We work (and have worked) with several vendors over the years. Would be happy to match you to a very low cost solution for your practice that can fit a single doc to a multi-provider group. In our experience, the right billing solution will more than pay for itself in increased billing and lower staffing costs.
 
Athena is a good EMR system and integrates well. 6 percent is typically the industry standard for outsourced medical billing. I would second in-house billing but make sure you hire the right people. It makes all the difference! Billing solutions are notorious for not going after denials or following up on insurance requests.
 
I've had my own solo practice 3 years and am happy by not having EMR and doing billing in house. I recommend doing your own billing, you will learn more and it will be cheaper in the long run. Costs are fixed and lower than with a billing service. As my revenue grows, my fixed costs decrease as a %. I use practicesuite.com for practice management software and billing, at $200/month. I have my own biller in house I pay part-time at $16/hour (this is average in my area). I fill out my own superbill and she submits the claim through practicesuite. She follows every claim through payment, and posts the payments in the PracticeSuite software where I can see the payments itemized for every CPT code. That is a service you may not get from a billing service provider. Payments come directly to my bank account, not someone else's billing services lockbox. My thought is if you don't start off by doing your own billing, you will never do it. A billing service will be more expensive. Over the life of your practice the cost difference will be significant. PracticeSuite has an EMR too, I'm just not ready for EMR. Other EMR's also have billing services, if that is what you want there are many to choose from. Best of luck.
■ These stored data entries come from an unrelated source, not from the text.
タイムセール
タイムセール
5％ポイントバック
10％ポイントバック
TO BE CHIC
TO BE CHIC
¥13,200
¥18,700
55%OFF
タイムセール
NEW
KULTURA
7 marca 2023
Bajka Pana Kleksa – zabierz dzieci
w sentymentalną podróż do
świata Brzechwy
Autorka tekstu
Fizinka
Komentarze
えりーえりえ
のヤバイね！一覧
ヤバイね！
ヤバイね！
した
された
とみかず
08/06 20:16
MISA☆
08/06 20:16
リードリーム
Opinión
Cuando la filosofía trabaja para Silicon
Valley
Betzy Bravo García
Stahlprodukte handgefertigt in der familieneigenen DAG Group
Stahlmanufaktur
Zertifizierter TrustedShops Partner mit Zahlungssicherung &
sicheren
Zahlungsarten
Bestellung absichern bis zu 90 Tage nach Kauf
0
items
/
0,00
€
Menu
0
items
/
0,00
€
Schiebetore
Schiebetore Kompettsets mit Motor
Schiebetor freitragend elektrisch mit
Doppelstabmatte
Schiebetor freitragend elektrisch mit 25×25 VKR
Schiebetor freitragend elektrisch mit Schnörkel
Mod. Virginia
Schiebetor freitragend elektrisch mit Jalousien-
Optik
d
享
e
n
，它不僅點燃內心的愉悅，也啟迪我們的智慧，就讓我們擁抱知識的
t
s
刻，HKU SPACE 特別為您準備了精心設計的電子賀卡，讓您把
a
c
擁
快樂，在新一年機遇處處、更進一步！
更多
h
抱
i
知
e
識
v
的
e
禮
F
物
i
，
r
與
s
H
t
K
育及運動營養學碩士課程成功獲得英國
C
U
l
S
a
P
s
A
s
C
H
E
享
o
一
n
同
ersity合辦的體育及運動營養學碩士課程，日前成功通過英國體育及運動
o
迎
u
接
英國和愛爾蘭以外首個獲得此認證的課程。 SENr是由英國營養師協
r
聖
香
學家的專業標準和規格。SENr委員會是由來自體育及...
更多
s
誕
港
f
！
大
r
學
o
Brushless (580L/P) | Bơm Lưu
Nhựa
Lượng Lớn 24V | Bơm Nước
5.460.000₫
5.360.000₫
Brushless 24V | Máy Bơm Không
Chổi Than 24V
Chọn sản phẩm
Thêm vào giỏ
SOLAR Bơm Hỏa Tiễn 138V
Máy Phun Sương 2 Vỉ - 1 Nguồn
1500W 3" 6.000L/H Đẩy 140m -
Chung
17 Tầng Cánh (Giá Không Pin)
So I am deciding between in-house billing versus outsourced billing. Sounds like the general consensus is in-house billing is the way to go if one wants tighter control over the reimbursement claims. What is the difference between the softwares for practice management and billing? Are comprehensive practice management and billing softwares pretty much the same in terms of capabilities? Is $200/month for a comprehensive practice management and billing software reasonable in the open market?
 
Athena is a good EMR system and integrates well. 6 percent is typically the industry standard for outsourced medical billing. I would second in-house billing but make sure you hire the right people. It makes all the difference! Billing solutions are notorious for not going after denials or following up on insurance requests.
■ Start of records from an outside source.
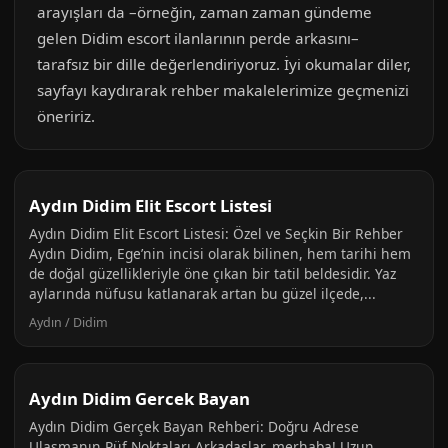
arayışları da –örneğin, zaman zaman gündeme
gelen Didim escort ilanlarının perde arkasını–
tarafsız bir dille değerlendiriyoruz. İyi okumalar diler,
sayfayı kaydırarak rehber makalelerimize geçmenizi
öneririz.
Aydın Didim Elit Escort Listesi
Aydın Didim Elit Escort Listesi: Özel ve Seçkin Bir Rehber
Aydın Didim, Ege’nin incisi olarak bilinen, hem tarihi hem
de doğal güzellikleriyle öne çıkan bir tatil beldesidir. Yaz
aylarında nüfusu katlanarak artan bu güzel ilçede,...
Aydın / Didim
Aydın Didim Gercek Bayan
Aydın Didim Gerçek Bayan Rehberi: Doğru Adrese
Ulaşmanın Püf Noktaları Arkadaşlar, merhaba! Uzun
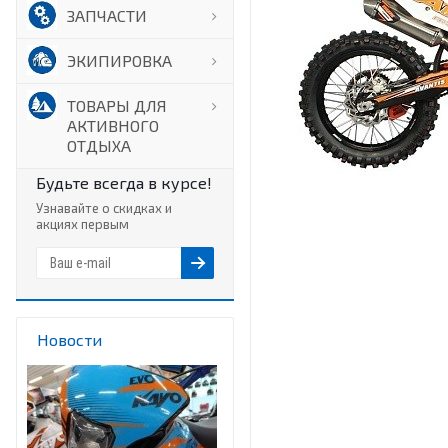
ЗАПЧАСТИ
ЭКИПИРОВКА
ТОВАРЫ ДЛЯ
АКТИВНОГО
ОТДЫХА
Будьте всегда в курсе!
Узнавайте о скидках и
акциях первым
Новости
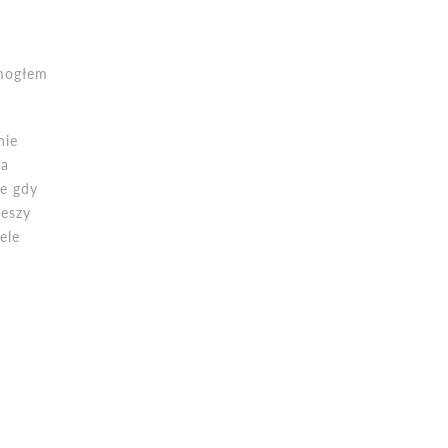
 mogłem
nie
ia
ie gdy
ieszy
ele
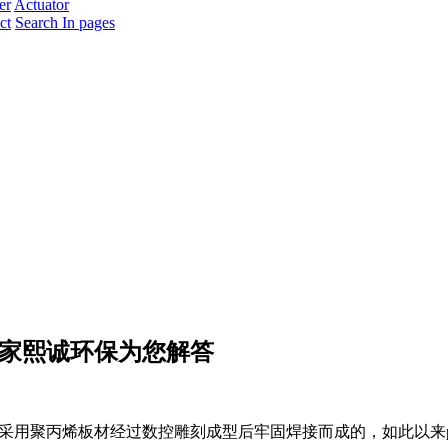
er
Actuator
ct
Search In pages
厂家熙诚环保为您解答
采用聚丙烯板材经过数控雕刻成型后牢固焊接而成的，如此以来p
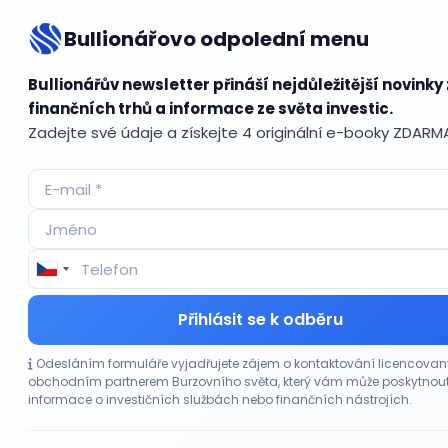
Bullionářovo odpolední menu
Bul
Bullionářův newsletter přináší nejdůležitější novinky 
finančních trhů a informace ze světa investic.
Zadejte své údaje a získejte 4 originální e-booky ZDARM
Accum
ADR (A
Advok
Akcie
Akcie
Akcie 
Přihlásit se k odběru
Akcie p
Akciov
Odesláním formuláře vyjadřujete zájem o kontaktování licencova
Akciov
obchodním partnerem Burzovního světa, který vám může poskytnou
Akont
informace o investičních službách nebo finančních nástrojích.
Akvizi
Alikvo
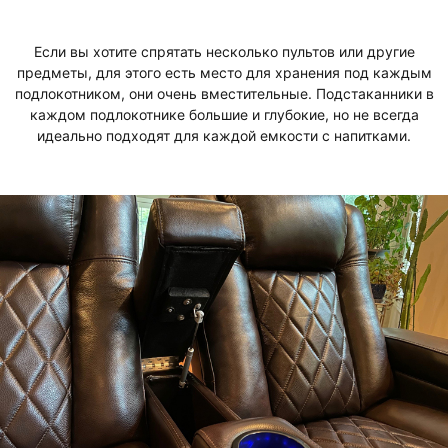
Если вы хотите спрятать несколько пультов или другие
предметы, для этого есть место для хранения под каждым
подлокотником, они очень вместительные. Подстаканники в
каждом подлокотнике большие и глубокие, но не всегда
идеально подходят для каждой емкости с напитками.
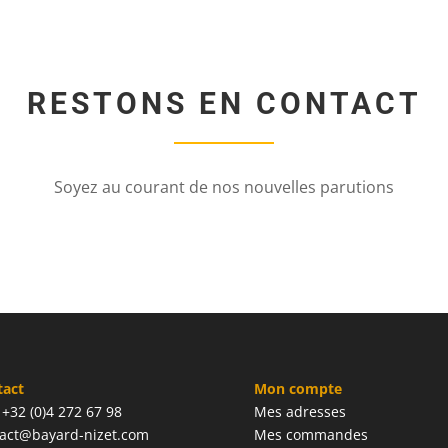
RESTONS EN CONTACT
Soyez au courant de nos nouvelles parutions
tact
Mon compte
: +32 (0)4 272 67 98
Mes adresses
act@bayard-nizet.com
Mes commandes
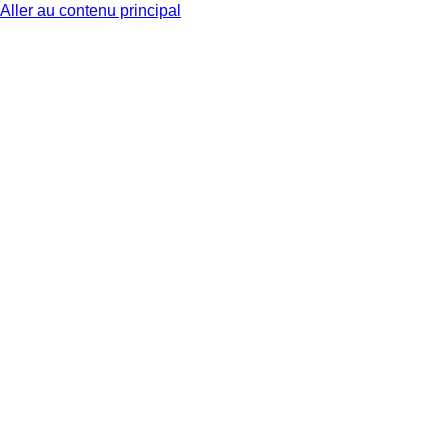
Aller au contenu principal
I have been surfing the Internet on this topic. Athena is good along with Kareo, AdvancedMD, and P3Care for medical billing outsourcing to name a few.
 
I posted these questions in another thread, but did not get any responses. Maybe this thread is a better place to discuss this topic.

What is the policy with Medicare regarding seeing patients once you submit the enrollment application online? I heard you can see Medicare patients the day you submit your Medicare application online, but you cannot bill those patients until your application gets approved, which may take up to 3 months. If that is correct, what do you do with copays and deductibles during the meantime? Are you able to collect those at least at the time of appointment, even if your application is not yet approved? Do you have to keep track of the billing information for all of the Medicare patients you have seen while your application is getting processed, and then submit them all at once when your application is finally approved? I heard you can only do this retroactive billing with Medicare, but not with any other insurances.